## What to do
Repeat the lines from the line with "müssen, bei Internet-Apotheken" to the line with "Anzahl der Abhängigen, würde" in the listing below, keeping both end lines and adding nothing.

************

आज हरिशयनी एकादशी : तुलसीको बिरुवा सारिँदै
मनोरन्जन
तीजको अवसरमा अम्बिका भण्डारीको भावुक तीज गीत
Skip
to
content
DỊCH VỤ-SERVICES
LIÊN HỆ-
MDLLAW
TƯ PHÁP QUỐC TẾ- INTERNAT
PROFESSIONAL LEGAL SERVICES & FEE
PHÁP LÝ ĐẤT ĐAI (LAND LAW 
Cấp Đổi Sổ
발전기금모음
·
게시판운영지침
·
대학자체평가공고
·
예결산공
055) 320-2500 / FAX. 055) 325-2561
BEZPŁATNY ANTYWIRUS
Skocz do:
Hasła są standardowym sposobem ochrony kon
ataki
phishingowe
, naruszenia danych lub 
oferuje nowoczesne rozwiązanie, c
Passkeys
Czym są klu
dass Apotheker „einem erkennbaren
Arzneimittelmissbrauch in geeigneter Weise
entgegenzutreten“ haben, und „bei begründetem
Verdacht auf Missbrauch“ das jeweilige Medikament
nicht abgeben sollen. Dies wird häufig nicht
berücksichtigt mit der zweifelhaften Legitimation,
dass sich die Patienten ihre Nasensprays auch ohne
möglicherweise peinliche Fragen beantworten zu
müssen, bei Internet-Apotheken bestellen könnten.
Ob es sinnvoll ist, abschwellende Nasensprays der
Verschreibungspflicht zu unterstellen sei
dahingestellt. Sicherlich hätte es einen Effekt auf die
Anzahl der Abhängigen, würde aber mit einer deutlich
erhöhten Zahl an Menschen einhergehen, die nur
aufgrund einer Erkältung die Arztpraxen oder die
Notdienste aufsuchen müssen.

************

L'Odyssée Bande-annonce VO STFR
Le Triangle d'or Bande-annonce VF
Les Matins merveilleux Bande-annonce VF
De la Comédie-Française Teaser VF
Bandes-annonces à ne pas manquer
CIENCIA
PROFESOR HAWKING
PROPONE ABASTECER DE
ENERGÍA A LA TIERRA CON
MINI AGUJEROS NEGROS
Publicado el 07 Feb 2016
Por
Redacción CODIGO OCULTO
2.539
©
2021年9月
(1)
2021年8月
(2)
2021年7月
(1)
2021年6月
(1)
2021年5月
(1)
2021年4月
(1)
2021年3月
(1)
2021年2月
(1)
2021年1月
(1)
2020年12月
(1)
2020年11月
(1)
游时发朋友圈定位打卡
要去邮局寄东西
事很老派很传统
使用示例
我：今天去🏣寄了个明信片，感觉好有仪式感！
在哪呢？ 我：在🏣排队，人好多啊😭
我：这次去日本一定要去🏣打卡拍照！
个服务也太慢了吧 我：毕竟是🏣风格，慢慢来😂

************

## Your response
müssen, bei Internet-Apotheken bestellen könnten.
Ob es sinnvoll ist, abschwellende Nasensprays der
Verschreibungspflicht zu unterstellen sei
dahingestellt. Sicherlich hätte es einen Effekt auf die
Anzahl der Abhängigen, würde aber mit einer deutlich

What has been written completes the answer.